Rational & Irrational

Since $\cos2\theta = 2\cos^2\theta - 1$ , we must have $\cos^2\theta \in \mathbb{Q}$ if we want $n \ge 2$ . Since $\cos3\theta \; = \; 4\cos^3\theta - 3\cos\theta \; = \; (4\cos^2\theta - 3)\cos\theta$ we must have $\cos^2\theta = \tfrac34$ if we want $n \ge 3$ .

• If $\cos\theta = \tfrac12\sqrt{3}$ then $\theta \equiv \pm \tfrac16\pi \pmod{2\pi}$ , and so $\cos2\theta = \tfrac12$ , $\cos3\theta = 0$ , $\cos4\theta = -\tfrac12$ , but $\cos5\theta = -\tfrac12\sqrt{3}$ .
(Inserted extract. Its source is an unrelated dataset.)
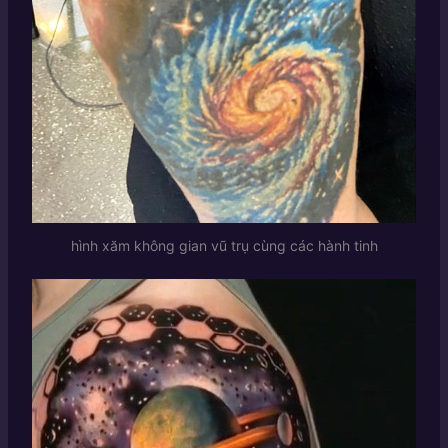
hình xăm không gian vũ trụ cùng các hành tinh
• If $\cos\theta = -\tfrac12\sqrt{3}$ then $\theta \equiv \pm\tfrac56\pi \pmod{2\pi}$ , and so $\cos2\theta = \tfrac12$ , $\cos3\theta = 0$ , $\cos4\theta = -\tfrac12$ and $\cos5\theta = \tfrac12\sqrt{3}$ .

Thus $n = \boxed{4}$ .

We can solve the problem in two parts. First we show that we can meet the conditions when n=4. As an example take $x=\frac{\pi}{6}$ . Then

$cos(x)=cos(\frac{\pi}{6})=\frac{\sqrt{3}}{2}\notin Q$ as required. And for n=2,3,4 the other conditions are met

$cos(2x)=cos(\frac{2\pi}{6})=\frac{1}{2}\in Q$

$cos(3x)=cos(\frac{3\pi}{6})=0\in Q$

$cos(4x)=cos(\frac{4\pi}{6})=-\frac{1}{2}\in Q$

Next we show that the conditions always fail when n=5. Using the well known addition formula it is not too hard to show that

$cos5x=2cos(4x)cos(x)-cos(3x) \dots(1)$

Now suppose we have managed to choose an x so that

$cos(x)\notin Q$

$cos(3x)\in Q$

$cos(4x)\in Q$

Then equation (1) shows that $cos(5x)=\text{rational}\times \text{irrational}-\text{rational}=\text{irrational}\notin Q$

And so the maximum value of n is $\boxed{\text{4}}$

'Tetchy bits and bobs'

One thing that could go wrong with this argument is that in (1) we might have $cos(4x)=0$ which would eliminate the irrational part of the RHS. However in this case we have $x=\frac{\pi}{8}$ in which case $cos(3x)=cos(\frac{3\pi}{8})=\frac{\sqrt{2-\sqrt{2}}}{2}\notin Q$ and we have already failed!